Microsoft’s Xbox marketing boss Albert Penello made several comments on 3D, and is wrong on two points:
“We have 3D games – obviously the Avatar game came out last year – and the console fully supports 3D”
He is part right and part wrong on this. 3D games like Avatar require HDMI (see here, here, and here), so it does work on newer 360 units, but it will not work on older models without an HDMI connection, and those units can not be upgraded to be 3D ready. The 360 launched in November 2005 without HDMI, and it wasn’t until the high end elite model launched on April 29, 2007, that HDMI was an option, and it wasn’t until the Fall of 2007, when HDMI was available on the lower end 360 SKUs.
When you consider this for a moment, 360 can only support 3D on part of their user base, while PS3 can support 3D effects on every PS3, you can imagine why Sony is touting this so loudly, and why Microsoft is downplaying it and dragging their feet. Of course, Sony has the additional incentive of being in the consumer electronics business and selling more HDTVs and home theater gear.
The second place Microsoft is wrong, is that Penello implies that consumers are undecided and haven’t voted whether they care about 3D or not:
“I think that when we decide we want to jump into 3D it’ll be because the consumer’s voted. But from a technical side, there’s nothing about it we can’t do.”
This is clearly not true. As an anonymous studio chief said:
“You can make so much more money with 3-D that it essentially puts a tax on 2-D dramas, romantic comedies and other projects, since they just won’t project the same kind of box-office potential.”
Movie ticket sales data is quite clear and the guys in charge of the theaters and the movie business are fully convinced.
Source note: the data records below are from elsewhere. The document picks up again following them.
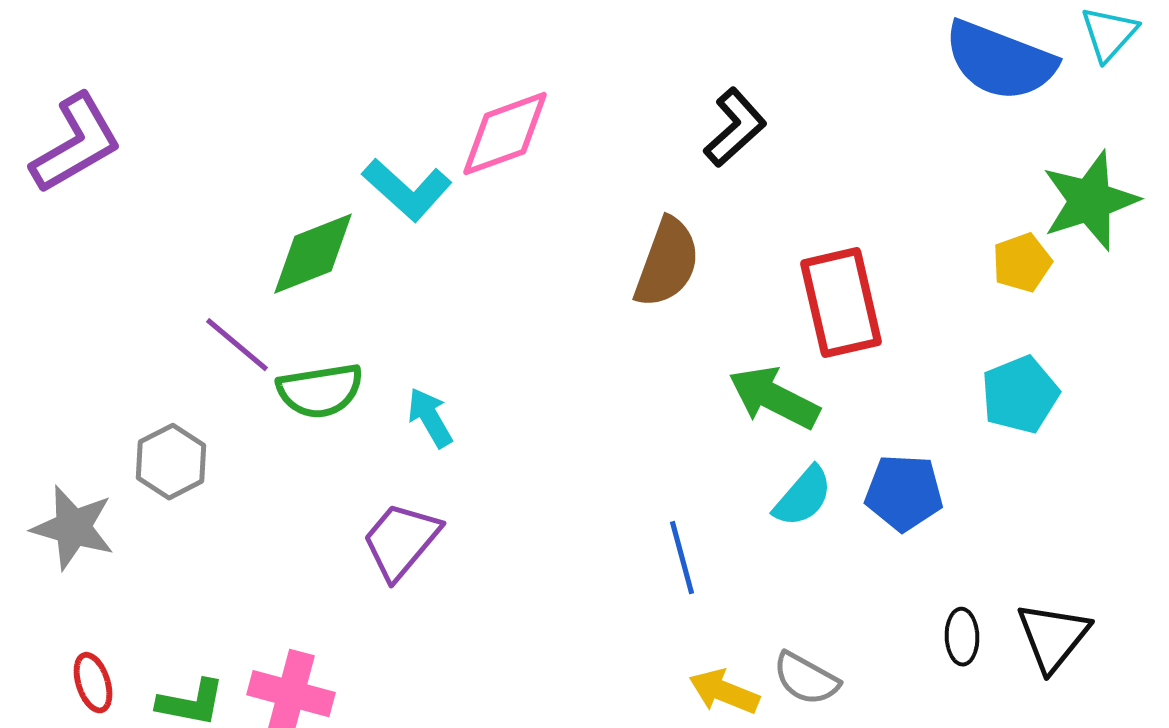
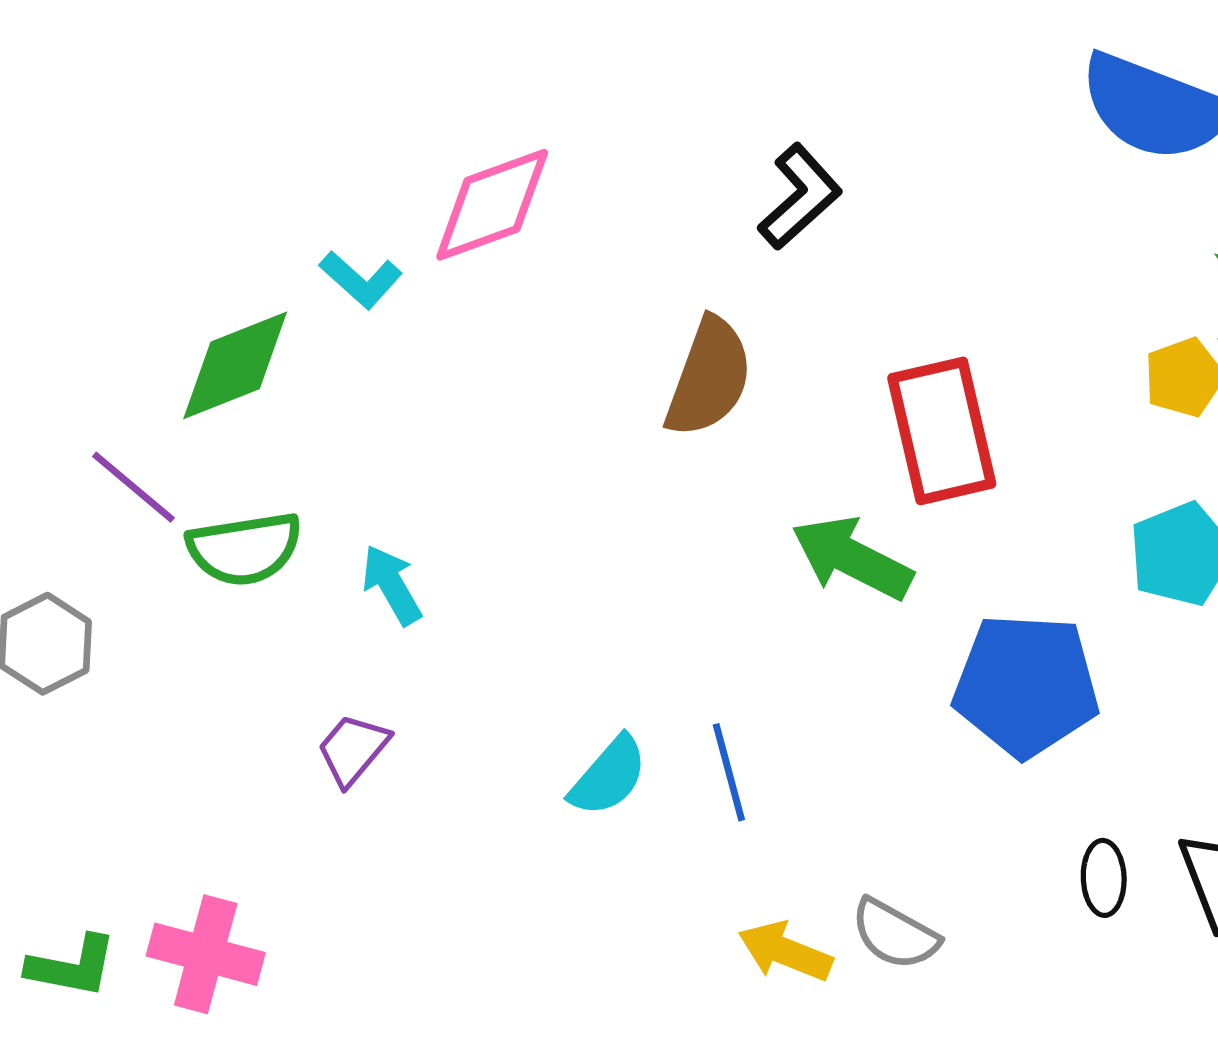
cyan L-shape: (407, 190) -> (361, 280), size x0.7
blue pentagon: (904, 493) -> (1026, 685), size x1.4
cyan semicircle: (803, 497) -> (608, 776), moved
purple trapezoid: (401, 541) -> (353, 749), size x0.7

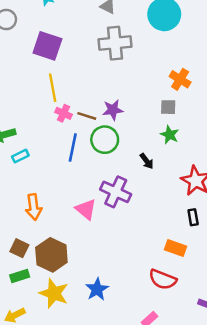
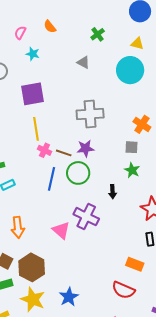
gray cross: (115, 43) -> (90, 114), moved
purple square: (47, 46) -> (33, 94), turned -30
black arrow: (147, 161) -> (113, 192), turned 32

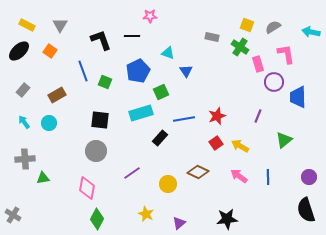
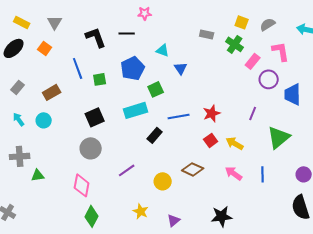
pink rectangle: (258, 64) -> (253, 61), turned 56
green square: (105, 82) -> (100, 79), turned -32
black square: (100, 120) -> (95, 117), turned -30
green triangle: (284, 140) -> (279, 137), size x1.4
The movie going masses from around the globe have voted with their wallets in large numbers that they want 3D and are willing to pay premiums and drive to a different movie theater to get it.
Admittedly, movie theater demand doesn’t translate perfectly to the home theater market, but it’s safe to say that there is a lot more consumer demonstrated demand for 3D than for motion control. The Wii was a huge success, but that involved many factors beyond the controller, as can be seen with the similar success of the DS.
EDIT: Toned down a little bit. Took at inference regarding other tech journalists.